For Backend Developers
| Concept | Analogy |
|---|---|
| BSP Dungeon Generation | Recursive partitioning like B-trees subdividing key spaces in database query planners |
| Turn-Based Game Loop | Request-response model: each player action is like processing a message off a queue in event-driven microservices |
| Fog of War / Field of View | Network visibility queries — can host A reach host B given firewall rules? Same class of problem as access control scoping |
| Inventory and Item System | Configuration-driven architecture like feature flags, rule engines, and schema-driven APIs; stat pipeline mirrors middleware chains |
| Permadeath and Run Structure | Ephemeral vs. persistent state: run state is an in-memory cache or user session; persistent state is your database |
| Entity-Component Thinking | Composition over inheritance applied to microservice design — small, focused services composed to create complex systems |
| Event Log / Message System | Structured logging and event sourcing — JSON log entries rendered in dashboards, audit trails, and activity feeds |
For Frontend Developers
| Concept | Analogy |
|---|---|
| BSP Dungeon Generation | Recursive layout subdivision like CSS Grid or flexbox nesting — splitting available space into smaller containers |
| Turn-Based Game Loop | Similar to Redux dispatch: an action is dispatched, reducers process it, and the UI re-renders with the new state |
| Fog of War / Field of View | Conditional rendering — only mount/render components that are "visible" based on application state |
| Inventory and Item System | Component props as data: items are like configuration objects passed to a generic <ItemSlot> component |
| Permadeath and Run Structure | Session storage vs. localStorage — run state clears on tab close, persistent state survives across sessions |
| Entity-Component Thinking | React component composition — mixing small, reusable components (<Health>, <Position>) instead of deep inheritance |
| Event Log / Message System | Browser event system and console logging — structured CustomEvents rendered as human-readable DOM updates |
For Data / ML Engineers
| Concept | Analogy |
|---|---|
| BSP Dungeon Generation | KD-tree spatial partitioning used in nearest-neighbor searches and spatial indexing of high-dimensional data |
| Turn-Based Game Loop | Sequential pipeline execution in a DAG — each step (player turn, enemy turns, effects) runs in defined order |
| Fog of War / Field of View | Raycasting is a Monte Carlo-style sampling of visibility space; shadowcasting optimizes by pruning sectors analytically |
| Inventory and Item System | Stat modifiers are vectorized operations — sum a matrix of equipped-item stat columns to get the effective stat vector |
| Permadeath and Run Structure | Ephemeral compute vs. persistent storage: run state is a Spark executor's in-memory data; persistent state is the data lake |
| Entity-Component Thinking | Entity-component tables are columnar data stores — query entities by filtering on component columns, like a DataFrame |
| Event Log / Message System | Structured event logs are append-only datasets — replay, aggregate, and analyze them like time-series data in a pipeline |
Discussion Questions
- Randomness vs. fairness: Your dungeon generator might place the player in a room with three enemies and no items, or in a room with a powerful weapon and no threats. How do you constrain procedural generation to ensure runs feel fair without feeling scripted? What techniques from load balancing or capacity planning apply?

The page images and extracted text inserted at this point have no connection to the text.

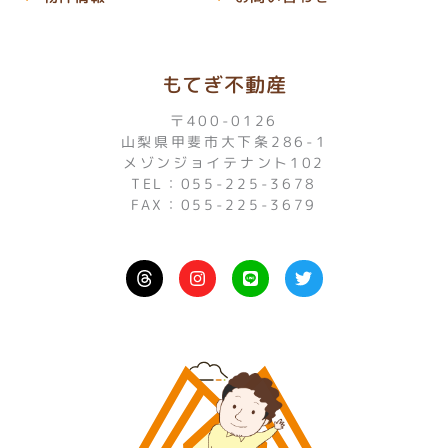
もてぎ不動産
〒400-0126
山梨県甲斐市大下条286-1
メゾンジョイテナント102
TEL：055-225-3678
FAX：055-225-3679
I
L
T
n
i
w
s
n
i
t
e
t
a
t
g
e
r
r
a
m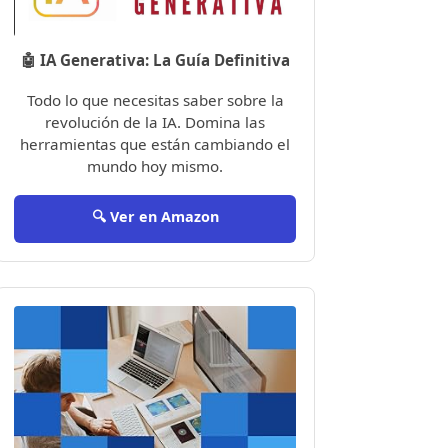
🤖 IA Generativa: La Guía Definitiva
Todo lo que necesitas saber sobre la
revolución de la IA. Domina las
herramientas que están cambiando el
mundo hoy mismo.
🔍 Ver en Amazon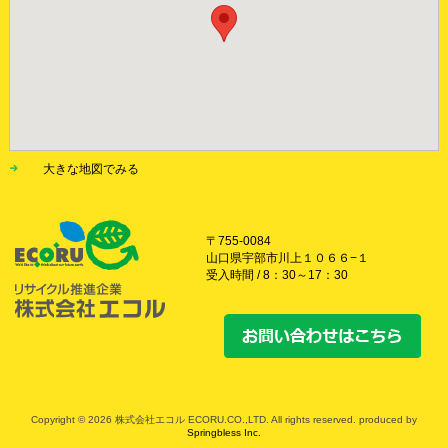
大きな地図でみる
〒755-0084
山口県宇部市川上１０６６−１
受入時間 / 8：30～17：30
Copyright © 2026 株式会社エコル ECORU.CO.,LTD. All rights reserved. produced by
Springbless Inc.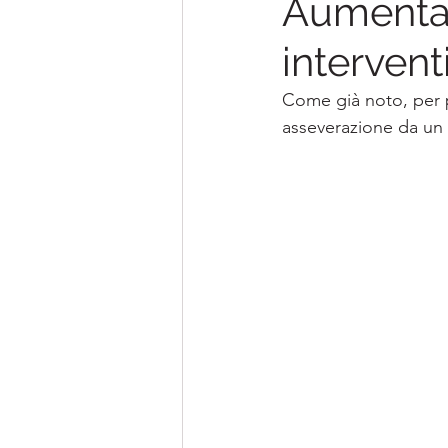
Aumentan
interven
Come già noto, per p
asseverazione da un t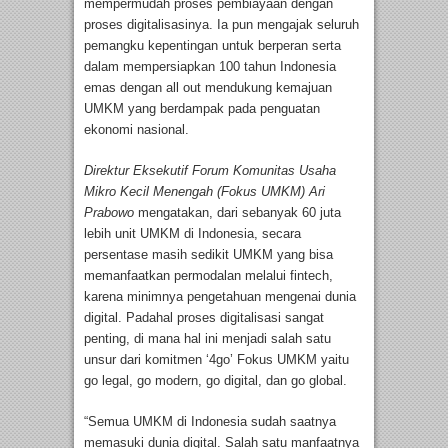
mempermudah proses pembiayaan dengan
proses digitalisasinya. Ia pun mengajak seluruh
pemangku kepentingan untuk berperan serta
dalam mempersiapkan 100 tahun Indonesia
emas dengan all out mendukung kemajuan
UMKM yang berdampak pada penguatan
ekonomi nasional.
Direktur Eksekutif Forum Komunitas Usaha
Mikro Kecil Menengah (Fokus UMKM) Ari
Prabowo
mengatakan, dari sebanyak 60 juta
lebih unit UMKM di Indonesia, secara
persentase masih sedikit UMKM yang bisa
memanfaatkan permodalan melalui fintech,
karena minimnya pengetahuan mengenai dunia
digital. Padahal proses digitalisasi sangat
penting, di mana hal ini menjadi salah satu
unsur dari komitmen ‘4go’ Fokus UMKM yaitu
go legal, go modern, go digital, dan go global.
“Semua UMKM di Indonesia sudah saatnya
memasuki dunia digital. Salah satu manfaatnya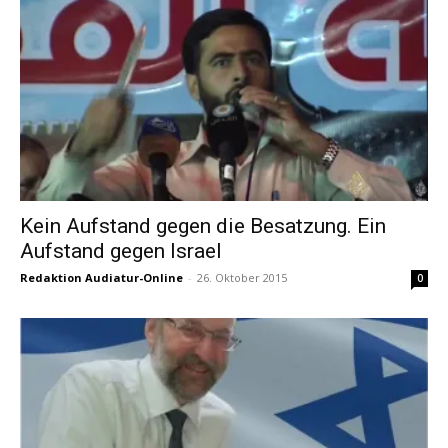
Kein Aufstand gegen die Besatzung. Ein
Aufstand gegen Israel
Redaktion Audiatur-Online
-
26. Oktober 2015
0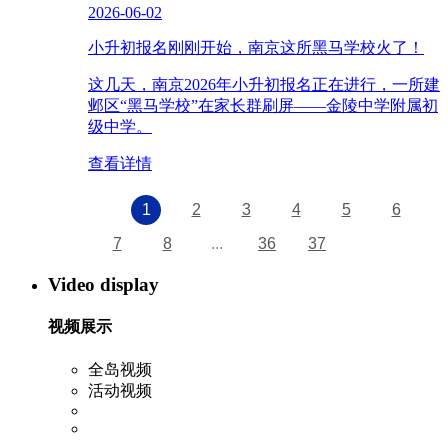
2026-06-02
小升初报名刚刚开始，南京这所黑马学校火了！
这几天，南京2026年小升初报名正在进行，一所建
邺区“黑马学校”在家长群刷屏——金陵中学附属初
级中学。
查看详情
1
2
3
4
5
6
7
8
...
36
37
Video display
视频展示
全岛视频
活动视频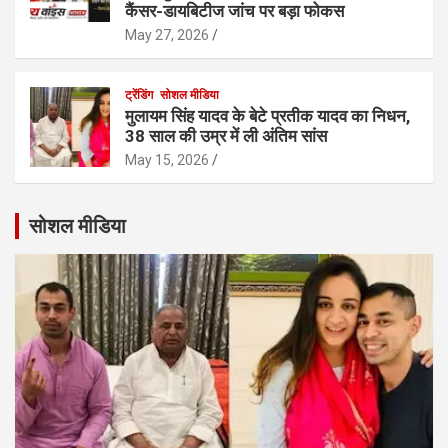
कैंसर-डायबिटीज जांच पर बड़ा फोकस
May 27, 2026
ट्रेंडिंग
सोशल मीडिया
मुलायम सिंह यादव के बेटे प्रतीक यादव का निधन,
38 साल की उम्र में ली अंतिम सांस
May 15, 2026
सोशल मीडिया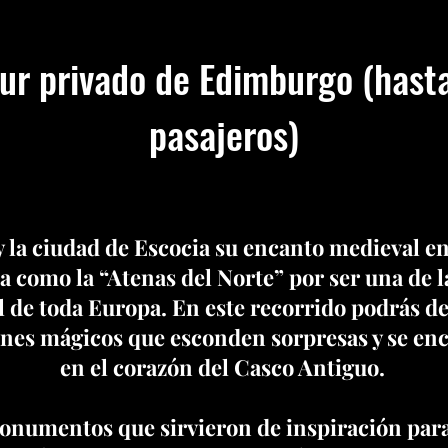
ur privado de Edimburgo (hast
pasajeros)
 y la ciudad de Escocia su encanto medieval en
 como la “Atenas del Norte” por ser una de 
l de toda Europa. En este recorrido podrás de
ones mágicos que esconden sorpresas y se enc
en el corazón del Casco Antiguo.
onumentos que sirvieron de inspiración para 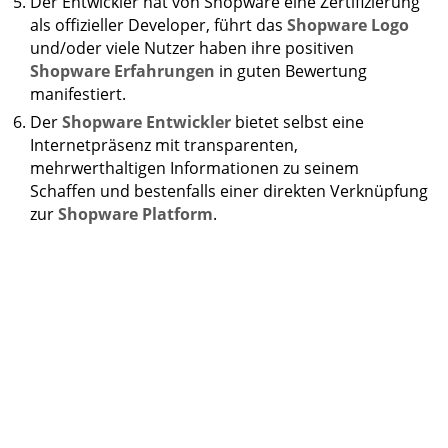
Der Entwickler hat von Shopware eine Zertifizierung
als offizieller Developer, führt das
Shopware Logo
und/oder viele Nutzer haben ihre positiven
Shopware Erfahrungen
in guten Bewertung
manifestiert.
Der
Shopware Entwickler
bietet selbst eine
Internetpräsenz mit transparenten,
mehrwerthaltigen Informationen zu seinem
Schaffen und bestenfalls einer direkten Verknüpfung
zur
Shopware Platform
.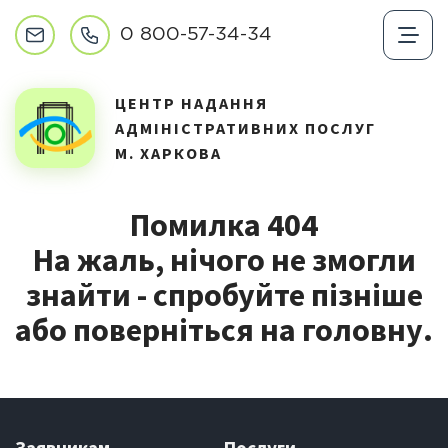
0 800-57-34-34
ЦЕНТР НАДАННЯ
АДМІНІСТРАТИВНИХ ПОСЛУГ
М. ХАРКОВА
Помилка 404
На жаль, нічого не змогли
знайти - спробуйте пізніше
або поверніться на головну.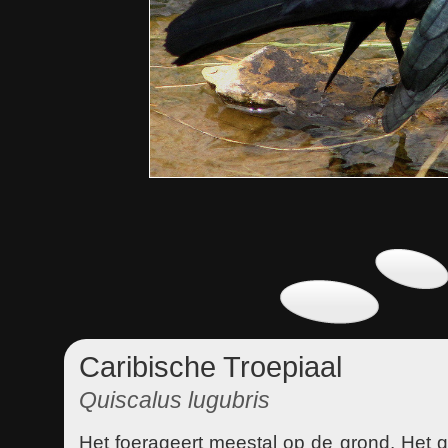
Caribische Troepiaal
Quiscalus lugubris
Het foerageert meestal op de grond. Het g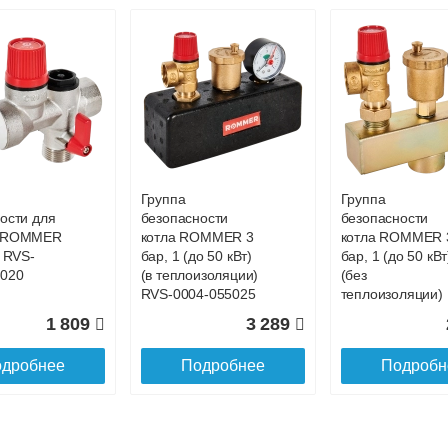
Группа
Группа
ости для
безопасности
безопасности
а ROMMER
котла ROMMER 3
котла ROMMER 
4 RVS-
бар, 1 (до 50 кВт)
бар, 1 (до 50 кВт
7020
(в теплоизоляции)
(без
RVS-0004-055025
теплоизоляции)
RVS-0004-01502
1 809
3 289
дробнее
Подробнее
Подробн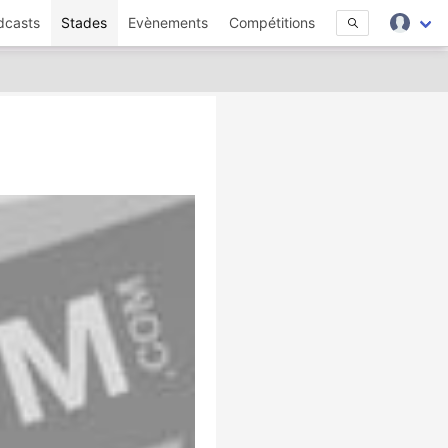
dcasts
Stades
Evènements
Compétitions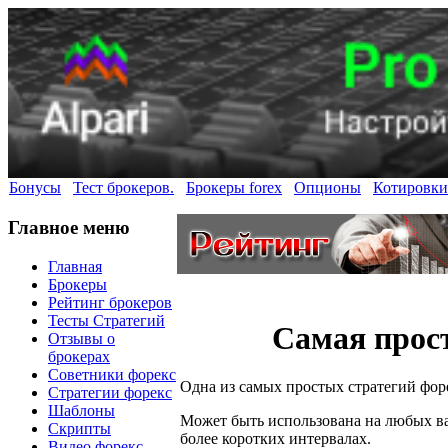
Бонусы
Тест брокеров.
Брокеры forex
Опционы
Котировки
Главное меню
Главная
Брокеры
Рейтинг брокеров
Тесты Стратегий
Самая прос
Отзывы о
брокерах
Советники форекс
Одна из самых простых стратегий фор
Стратегии форекс
Шаблоны
Может быть использована на любых в
Скрипты
более коротких интервалах.
Видео форекс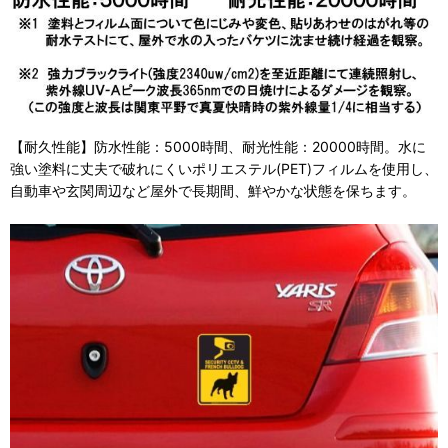
【耐久性能】防水性能：5000時間、耐光性能：20000時間。水に
強い塗料に丈夫で破れにくいポリエステル(PET)フィルムを使用し、
自動車や玄関周辺など屋外で長期間、鮮やかな状態を保ちます。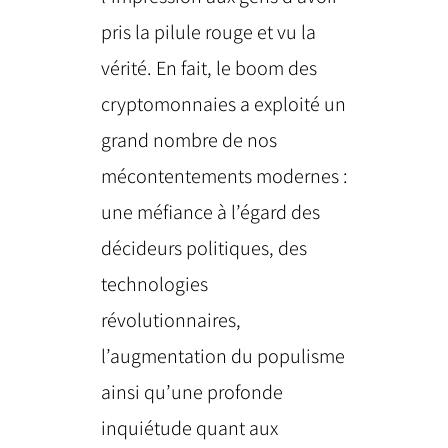
pris la pilule rouge et vu la
vérité. En fait, le boom des
cryptomonnaies a exploité un
grand nombre de nos
mécontentements modernes :
une méfiance à l’égard des
décideurs politiques, des
technologies
révolutionnaires,
l’augmentation du populisme
ainsi qu’une profonde
inquiétude quant aux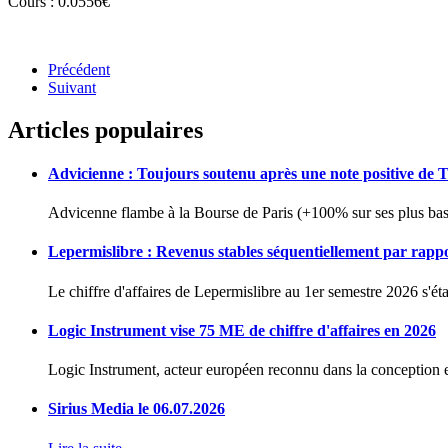
Cours : 0.0556€
Précédent
Suivant
Articles populaires
Advicienne : Toujours soutenu après une note positive de 
Advicenne flambe à la Bourse de Paris (+100% sur ses plus bas 
Lepermislibre : Revenus stables séquentiellement par rapp
Le chiffre d'affaires de Lepermislibre au 1er semestre 2026 s'éta
Logic Instrument vise 75 ME de chiffre d'affaires en 2026
Logic Instrument, acteur européen reconnu dans la conception et
Sirius Media le 06.07.2026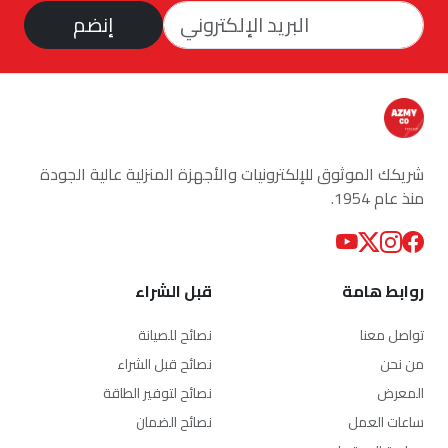
إنضم
شريكك الموثوق للإلكترونيات والأجهزة المنزلية عالية الجودة
منذ عام 1954.
روابط هامة
قبل الشراء
تواصل معنا
نصائح للصيانة
من نحن
نصائح قبل الشراء
المعرض
نصائح لتوفير الطاقة
ساعات العمل
نصائح الضمان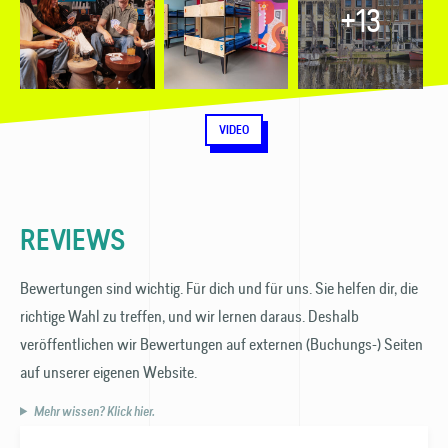
+13
VIDEO
REVIEWS
Bewertungen sind wichtig. Für dich und für uns. Sie helfen dir, die
richtige Wahl zu treffen, und wir lernen daraus. Deshalb
veröffentlichen wir Bewertungen auf externen (Buchungs-) Seiten
auf unserer eigenen Website.
Mehr wissen? Klick hier.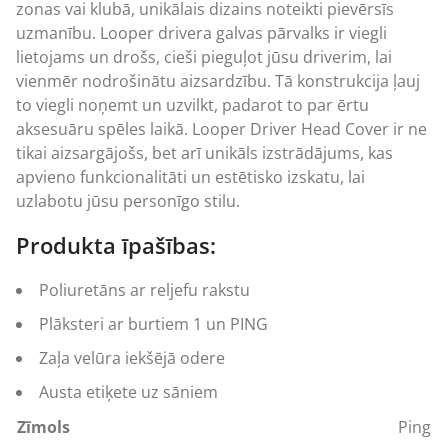
zonas vai klubā, unikālais dizains noteikti pievērsīs
uzmanību. Looper drivera galvas pārvalks ir viegli
lietojams un drošs, cieši pieguļot jūsu driverim, lai
vienmēr nodrošinātu aizsardzību. Tā konstrukcija ļauj
to viegli noņemt un uzvilkt, padarot to par ērtu
aksesuāru spēles laikā. Looper Driver Head Cover ir ne
tikai aizsargājošs, bet arī unikāls izstrādājums, kas
apvieno funkcionalitāti un estētisko izskatu, lai
uzlabotu jūsu personīgo stilu.
Produkta īpašības:
Poliuretāns ar reljefu rakstu
Plāksteri ar burtiem 1 un PING
Zaļa velūra iekšējā odere
Austa etiķete uz sāniem
Zīmols
Ping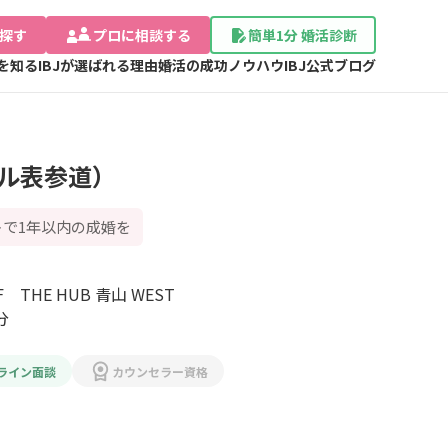
探す
プロに相談する
簡単1分 婚活診断
Jを知る
IBJが選ばれる理由
婚活の成功ノウハウ
IBJ公式ブログ
ール表参道）
で1年以内の成婚を
東京都渋谷区渋谷1-1-3アミーホール3-4F　THE HUB 青山 WEST 
分
ライン面談
カウンセラー資格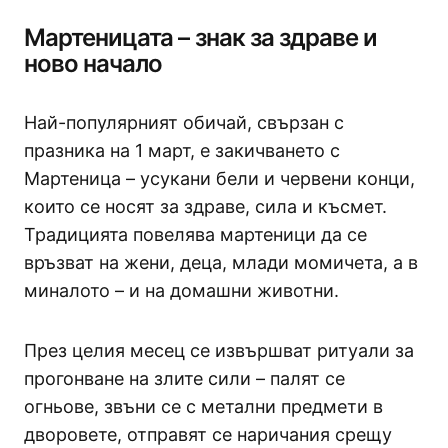
Мартеницата – знак за здраве и
ново начало
Най-популярният обичай, свързан с
празника на 1 март, е закичването с
Мартеница – усукани бели и червени конци,
които се носят за здраве, сила и късмет.
Традицията повелява мартеници да се
връзват на жени, деца, млади момичета, а в
миналото – и на домашни животни.
През целия месец се извършват ритуали за
прогонване на злите сили – палят се
огньове, звъни се с метални предмети в
дворовете, отправят се наричания срещу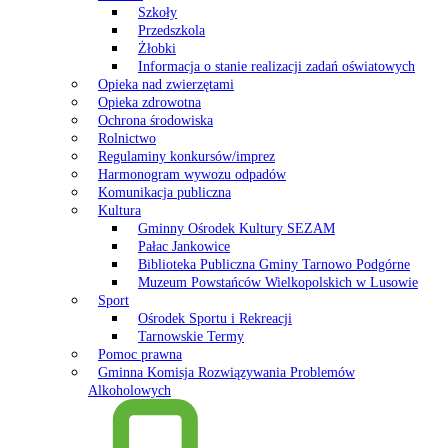
Szkoły
Przedszkola
Żłobki
Informacja o stanie realizacji zadań oświatowych
Opieka nad zwierzętami
Opieka zdrowotna
Ochrona środowiska
Rolnictwo
Regulaminy konkursów/imprez
Harmonogram wywozu odpadów
Komunikacja publiczna
Kultura
Gminny Ośrodek Kultury SEZAM
Pałac Jankowice
Biblioteka Publiczna Gminy Tarnowo Podgórne
Muzeum Powstańców Wielkopolskich w Lusowie
Sport
Ośrodek Sportu i Rekreacji
Tarnowskie Termy
Pomoc prawna
Gminna Komisja Rozwiązywania Problemów
Alkoholowych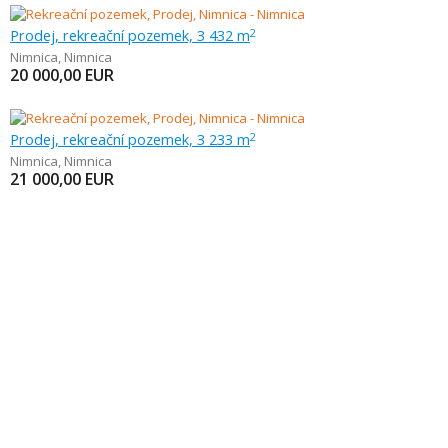
Prodej, rekreační pozemek, 3 432 m
2
Nimnica
,
Nimnica
20 000,00
EUR
Prodej, rekreační pozemek, 3 233 m
2
Nimnica
,
Nimnica
21 000,00
EUR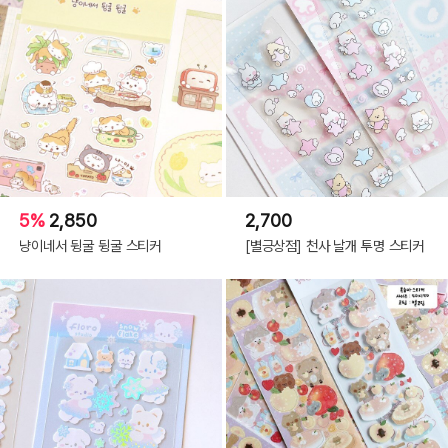
5%
2,850
2,700
냥이네서 뒹굴 뒹굴 스티커
[별긍상점] 천사 날개 투명 스티커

- The persistence boundary: You chose what resets on death and what persists. How did you decide? If you were designing a roguelite (some progression carries over), where would you draw the line, and how would you prevent persistent upgrades from trivializing the challenge?
- Composition vs. inheritance: You built entities from components rather than class hierarchies. Where did this approach make things easier? Where did it create friction? How does this compare to choosing between a monolithic ORM model and a set of composable service interfaces?
- Event sourcing your game: Your event log records everything that happened in a turn. Could you reconstruct the entire game state from the initial seed + the sequence of player inputs? What would that buy you (replays, debugging, anti-cheat), and what are the costs?